Same correlation matrix as upper left in Fig. 2d, but with compound labels. Rows and columns are ordered by hierarchical clustering of compound correlations (complete-linkage method). Note that compound order differs from that in Fig. S5 because (1) the correlation analysis includes only one representative per species and (2) it does not consider non-host samples. Coloured boxes next to compound labels denote compound class according to the scheme in Fig. 2c, S3b.

Association between phylogeny and odour profile for subclades.

Same type of analysis as in Fig. 4a, but for four smaller clades: (a) reptiles and birds, (b) ungulates, (c) carnivores, and (d) primates. P-values shown are for Mantel tests, adjusted for multiple comparisons using the Benjamini–Hochberg method.

Composition of odour blends and host discrimination.

(a–c) Overview of odour blends used in the analyses underlying Fig. 5. (a) Odour-blend composition of one representative from each animal species sampled. Same data as in Fig. 2a. (b) Odour blends from 12 individual humans. (c) Odour blends from 23 non- host extracts. The analyses in Fig. 5b,c compare the blends shown in (a) to the blends shown in (c). Analyses in Fig. 5e,f compare the human odour blends shown in (b) to the non-human blends shown in both (a) and (c). (d) Number of compounds (and percentage of the total) shared among groups of odour blends. (e) Rank change in informativeness of compounds for generalists vs. specialists. Grey bars show compounds ranked and shaded by scaled fold difference (see Fig. 5c,f) for the generalist (top) and specialist (bottom) tasks. Lines trace changes in rank between the tasks.

Supplementary Table 1. Information about the 150 odour extracts analysed in this study, including details about the individual animals studied, hair samples, extraction parameters, and taxonomic information. The “species_representative” column indicates whether each extract was included in the dataset that comprises only one extract from each species.

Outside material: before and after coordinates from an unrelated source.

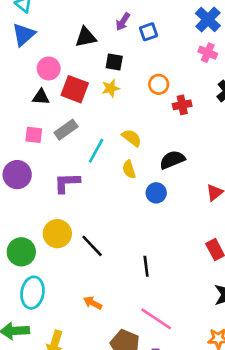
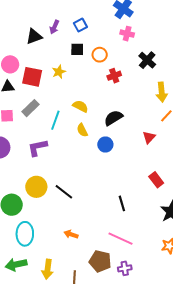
purple arrow: (123, 22) -> (54, 27), moved
black square: (114, 62) -> (77, 49), moved
orange circle: (159, 84) -> (100, 55), moved
black line: (146, 266) -> (122, 203), moved

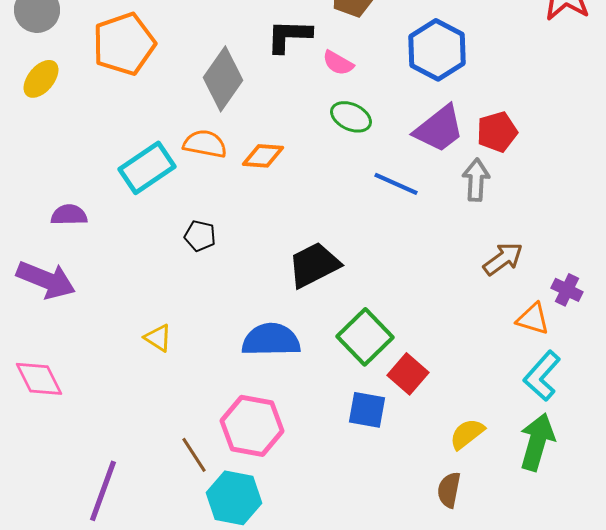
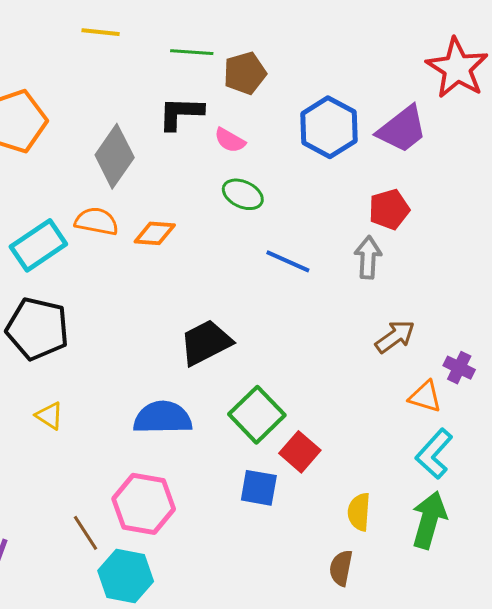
purple trapezoid: (439, 129) -> (402, 129), moved
black pentagon: (200, 236) -> (37, 329), moved, size x2.0
yellow semicircle: (467, 434) -> (359, 512), turned -48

Supplementary Table 2. All compounds identified in this study. The “matching_NIST_entry” column shows the exact name of the entry in the NIST library whose mass spectrum best matched each compound. The “all_classes” column indicates the chemical classes to which each compound belongs, and the “main_class” column shows the class to which the compound was assigned for visualization purposes (see Methods).

Supplementary Table 3. Proportional abundance of compounds in each odour blend. This exact matrix is illustrated in Figure S4.